§ ASSIGNED TASK
Repeat the span of the entries below that starts at the line with "January 2023" and ends at the line with "in Singapore", nothing more. Skip the pictures.

§ EXTRACTED MATERIAL

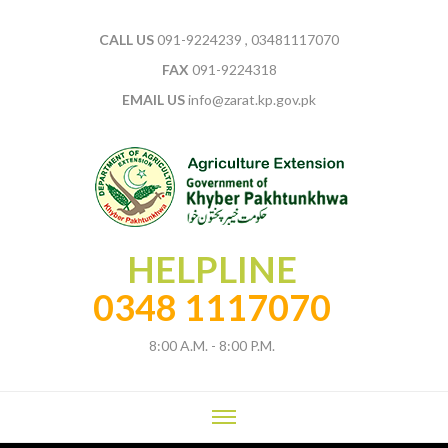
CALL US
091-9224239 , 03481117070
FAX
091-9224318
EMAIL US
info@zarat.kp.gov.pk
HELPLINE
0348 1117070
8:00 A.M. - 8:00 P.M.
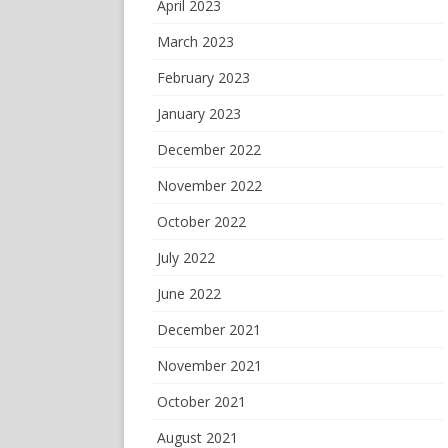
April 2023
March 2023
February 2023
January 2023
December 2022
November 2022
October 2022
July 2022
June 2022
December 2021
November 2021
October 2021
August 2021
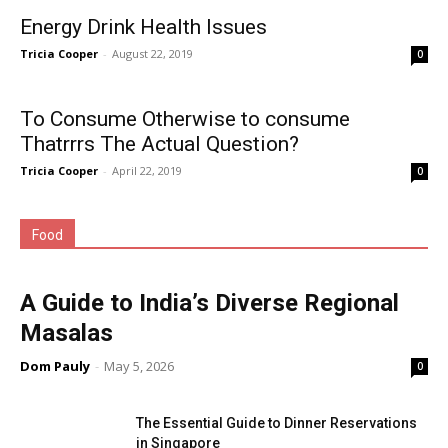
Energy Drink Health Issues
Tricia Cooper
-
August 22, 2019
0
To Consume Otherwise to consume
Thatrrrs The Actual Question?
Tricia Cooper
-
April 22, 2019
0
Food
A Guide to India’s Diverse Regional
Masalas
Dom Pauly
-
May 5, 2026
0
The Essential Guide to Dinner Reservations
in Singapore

* * *

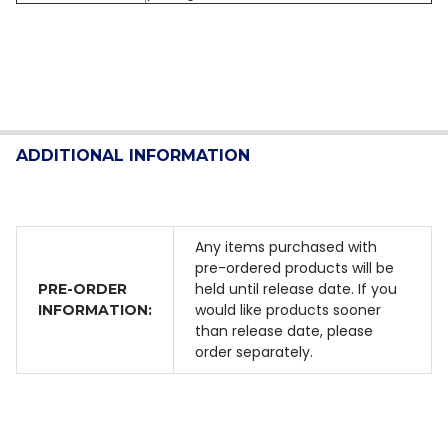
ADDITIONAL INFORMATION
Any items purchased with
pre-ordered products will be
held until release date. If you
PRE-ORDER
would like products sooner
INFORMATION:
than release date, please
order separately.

§ ANSWER BELOW
January 2023
December 2022
November 2022
October 2022
July 2022
June 2022
December 2021
November 2021
October 2021
August 2021
Energy Drink Health Issues
Tricia Cooper
-
August 22, 2019
0
To Consume Otherwise to consume
Thatrrrs The Actual Question?
Tricia Cooper
-
April 22, 2019
0
Food
A Guide to India’s Diverse Regional
Masalas
Dom Pauly
-
May 5, 2026
0
The Essential Guide to Dinner Reservations
in Singapore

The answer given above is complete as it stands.